Leaving out of Vancouver, we sailed north along the outer edge of Vancouver Island heading to Tracy Arm, then Skagway, Juneau and Ketchikan. Last fall we sailed a very similar itinerary on the Carnival Spirit, along with several members of our extended family, so I was curious how they'd compare. Truth is, there was no comparison, at least for us.

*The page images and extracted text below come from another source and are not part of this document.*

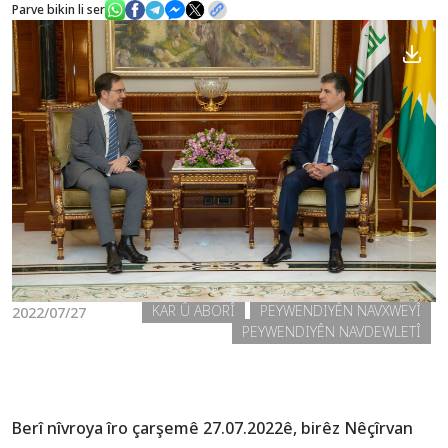
Parve bikin li ser
Nûçe
Galerî
KAR Û ABORÎ
PEYWENDIYÊN NAVXWEYÎ
2022/07/27
PEYWENDIYÊN NAVDEWLETÎ
Berî nîvroya îro çarşemê 27.07.2022ê, birêz Nêçîrvan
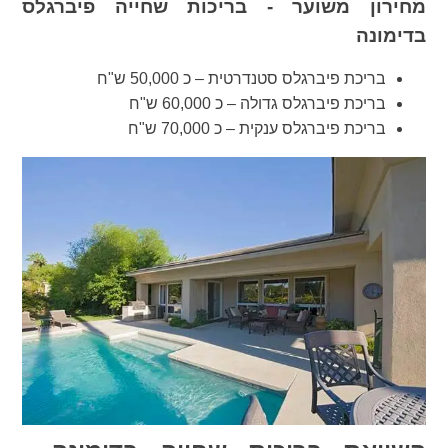
מחירון משוער - בריכות שחייה פיברגלס
בדימונה
בריכת פיברגלס סטנדרטית – כ 50,000 ש"ח
בריכת פיברגלס גדולה – כ 60,000 ש"ח
בריכת פיברגלס ענקית – כ 70,000 ש"ח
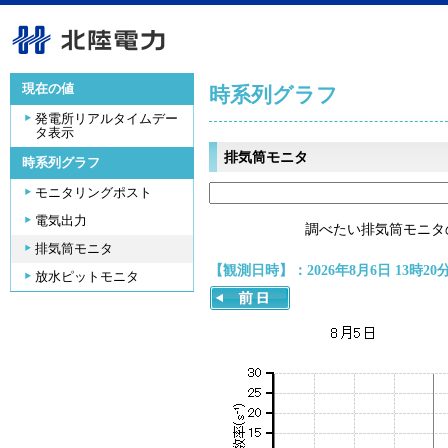
現在の値
時系列グラフ
発電所リアルタイムデー
タ表示
排気筒モニタ
時系列グラフ
モニタリングポスト
電気出力
調べたい排気筒モニタ
排気筒モニタ
【観測日時】：2026年8月6日 13時20
放水ピットモニタ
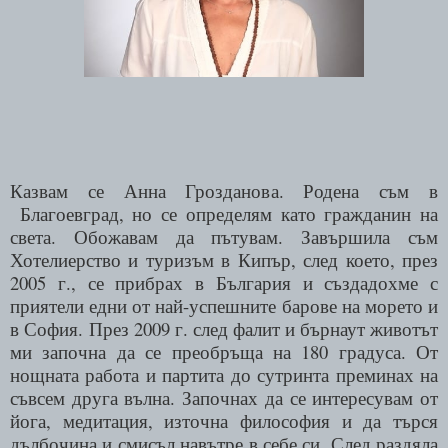
Казвам се Анна Грозданова. Родена съм в
Благоевград, но се определям като гражданин на
света. Обожавам да пътувам. Завършила съм
Хотелиерство и туризъм в Кипър, след което, през
2005
г., се прибрах в България и създадохме с
приятели едни от най-успешните барове на морето и
в София.
През 2009
г. след фалит и бърнаут животът
ми започна да се преобръща на 180 градуса. От
нощната работа и партита до сутринта преминах на
съвсем друга вълна. Започнах да се интересувам от
йога, медитация, източна философия и да търся
дълбочина и смисъл навътре в себе си. След раздяла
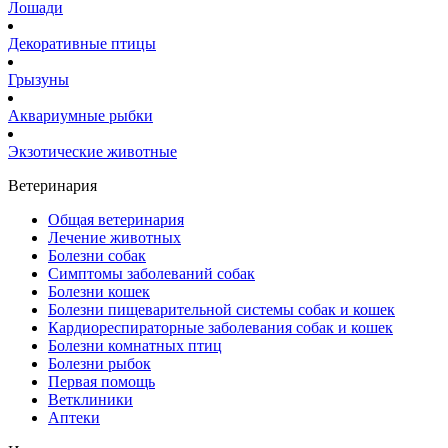
Лошади
Декоративные птицы
Грызуны
Аквариумные рыбки
Экзотические животные
Ветеринария
Общая ветеринария
Лечение животных
Болезни собак
Симптомы заболеваний собак
Болезни кошек
Болезни пищеварительной системы собак и кошек
Кардиореспираторные заболевания собак и кошек
Болезни комнатных птиц
Болезни рыбок
Первая помощь
Ветклиники
Аптеки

Midway through the trip I tried to pinpoint the differences and what made Disney so special to me. Some were easy - the food is better on the Wonder, both the buffets and sit-down meals. And the Wonder was quieter - far fewer PA announcements; just a daily report from the bridge. In fairness, there were some things I liked better on the Spirit - their naturalist was more personable and worked harder to bring what we were seeing to life, and there were more places to sit inside, warm and toasty, to sketch. But many of those places on the Spirit smelled of stale cigarette smoke, even in the nonsmoking areas. (In truth, if you're a heavy smoker, you might not like the Disney Cruise line - designated smoking areas are few & far between.)

Gotta love Goofy!
But if I had to identify the one thing that truly sets Disney apart, it's the pervasive atmosphere that anything is possible, dreams can come true and magic is just around the corner. That sounds a little corny, printed here in black and white. But it feels so real while you're aboard. It's like a massive dose of penicillin (or pixy dust) for the creative spirit. Over the course of the week I found my own dreams growing stronger, less frazzled, more possible. And I found myself excited about going home, not because I was tired of the trip, but because I was looking forward to tackling my projects anew.

Tracy Arm glacier, Alaska
And every person I met on the crew, from deck and dining staff, spa staff, officers to captain, seemed to be truly proud of where they worked. And it showed. At a Castaway Club reception, Captain Thord promised that though it was early in the season we'd go as far into Tracy Arm as possible, saying that we had plenty of time.

We were the second ship into Tracy Arm this season - the Spirit had actually gone in earlier that day, then turned back early due to the ice. Then it was our turn. We sailed deep, deep into the Tracy Arm.  The captain maneuvering the ship around the larger ice flows with all the grace and dexterity of a professional dancer, slow but sure, until we sat what felt like no more than a stone's throw from the glacier.

Over the next couple of days I plan to post additional trip reports about our ports of call and traveling to/from Vancouver.  For a sneak peak, feel free to check out my Flickr stream.   But now I need to go finish up some class proposals.